**Work to complete:** Could you give the listing again exactly, without its pictures?

********************

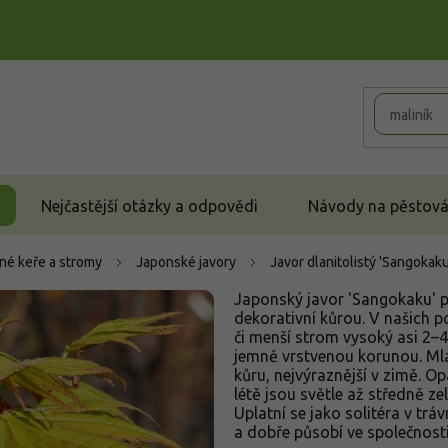
Nejčastější otázky a odpovědi
Návody na pěstován
né keře a stromy
Japonské javory
Javor dlanitolistý 'Sangokak
Japonský javor 'Sangokaku' p
dekorativní kůrou. V našich 
či menší strom vysoký asi 2–
jemně vrstvenou korunou. Ml
kůru, nejvýraznější v zimě. Opa
létě jsou světle až středně z
Uplatní se jako solitéra v trá
a dobře působí ve společnosti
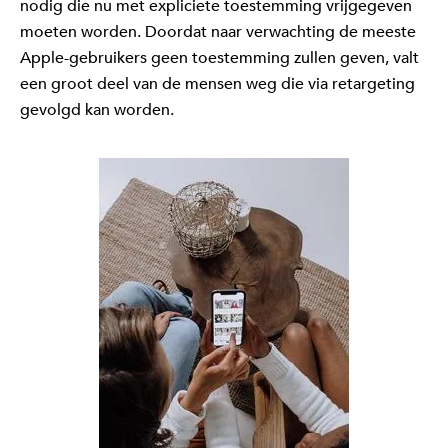
nodig die nu met expliciete toestemming vrijgegeven
moeten worden. Doordat naar verwachting de meeste
Apple-gebruikers geen toestemming zullen geven, valt
een groot deel van de mensen weg die via retargeting
gevolgd kan worden.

********************

**Exercise solution:**
Nejčastější otázky a odpovědi
Návody na pěstován
né keře a stromy
Japonské javory
Javor dlanitolistý 'Sangokak
Japonský javor 'Sangokaku' p
dekorativní kůrou. V našich 
či menší strom vysoký asi 2–
jemně vrstvenou korunou. Ml
kůru, nejvýraznější v zimě. Opa
létě jsou světle až středně z
Uplatní se jako solitéra v trá
a dobře působí ve společnosti
nodig die nu met expliciete toestemming vrijgegeven
moeten worden. Doordat naar verwachting de meeste
Apple-gebruikers geen toestemming zullen geven, valt
een groot deel van de mensen weg die via retargeting
gevolgd kan worden.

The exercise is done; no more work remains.